====== STORED DATA ======

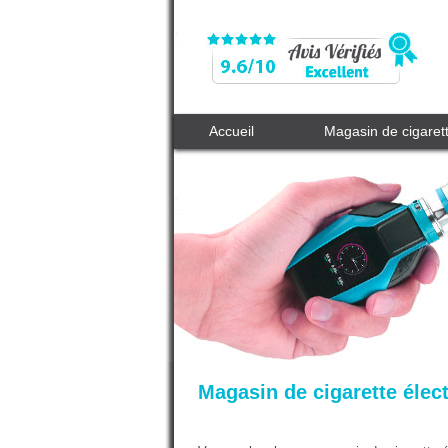
Accueil
Magasin de cigaret
Magasin de cigarette élec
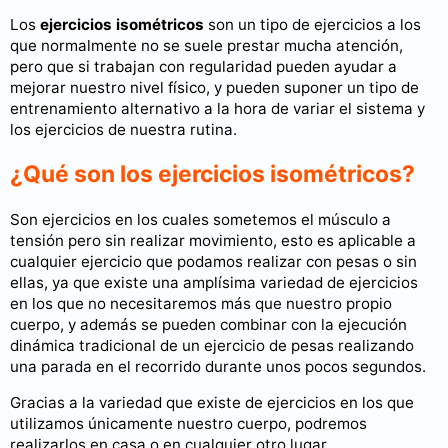
Los
ejercicios isométricos
son un tipo de ejercicios a los
que normalmente no se suele prestar mucha atención,
pero que si trabajan con regularidad pueden ayudar a
mejorar nuestro nivel físico, y pueden suponer un tipo de
entrenamiento alternativo a la hora de variar el sistema y
los ejercicios de nuestra rutina.
¿Qué son los ejercicios isométricos?
Son ejercicios en los cuales sometemos el músculo a
tensión pero sin realizar movimiento, esto es aplicable a
cualquier ejercicio que podamos realizar con pesas o sin
ellas, ya que existe una amplísima variedad de ejercicios
en los que no necesitaremos más que nuestro propio
cuerpo, y además se pueden combinar con la ejecución
dinámica tradicional de un ejercicio de pesas realizando
una parada en el recorrido durante unos pocos segundos.
Gracias a la variedad que existe de ejercicios en los que
utilizamos únicamente nuestro cuerpo, podremos
realizarlos en casa o en cualquier otro lugar.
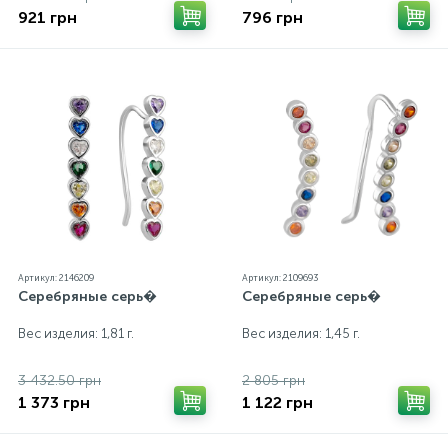
921 грн
796 грн
Артикул: 2146209
Артикул: 2109693
Серебряные серь�
Серебряные серь�
Вес изделия: 1,81 г.
Вес изделия: 1,45 г.
3 432.50 грн
2 805 грн
1 373 грн
1 122 грн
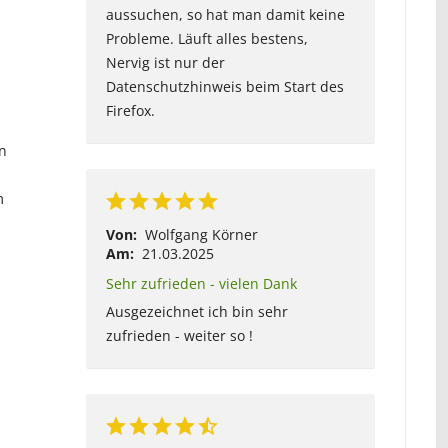
aussuchen, so hat man damit keine
Probleme. Läuft alles bestens,
Nervig ist nur der
Datenschutzhinweis beim Start des
Firefox.
n
m
Von:
Wolfgang Körner
Am:
21.03.2025
Sehr zufrieden - vielen Dank
Ausgezeichnet ich bin sehr
zufrieden - weiter so !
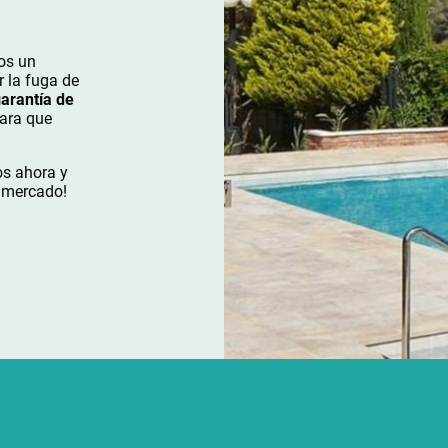
os un
r la fuga de
arantía de
para que
os ahora y
l mercado!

======

◆ ASSIGNMENT
Copy nothing past the line containing "Ausgezeichnet ich bin sehr": reproduce every line from the start of the records up to it, skipping pictures.

◆ ANSWER FOR THE TASK
Accueil
Magasin de cigaret
Magasin de cigarette élec
Los
ejercicios isométricos
son un tipo de ejercicios a los
que normalmente no se suele prestar mucha atención,
pero que si trabajan con regularidad pueden ayudar a
mejorar nuestro nivel físico, y pueden suponer un tipo de
entrenamiento alternativo a la hora de variar el sistema y
los ejercicios de nuestra rutina.
¿Qué son los ejercicios isométricos?
Son ejercicios en los cuales sometemos el músculo a
tensión pero sin realizar movimiento, esto es aplicable a
cualquier ejercicio que podamos realizar con pesas o sin
ellas, ya que existe una amplísima variedad de ejercicios
en los que no necesitaremos más que nuestro propio
cuerpo, y además se pueden combinar con la ejecución
dinámica tradicional de un ejercicio de pesas realizando
una parada en el recorrido durante unos pocos segundos.
Gracias a la variedad que existe de ejercicios en los que
utilizamos únicamente nuestro cuerpo, podremos
realizarlos en casa o en cualquier otro lugar.
921 грн
796 грн
Артикул: 2146209
Артикул: 2109693
Серебряные серь�
Серебряные серь�
Вес изделия: 1,81 г.
Вес изделия: 1,45 г.
3 432.50 грн
2 805 грн
1 373 грн
1 122 грн
aussuchen, so hat man damit keine
Probleme. Läuft alles bestens,
Nervig ist nur der
Datenschutzhinweis beim Start des
Firefox.
n
m
Von:
Wolfgang Körner
Am:
21.03.2025
Sehr zufrieden - vielen Dank
Ausgezeichnet ich bin sehr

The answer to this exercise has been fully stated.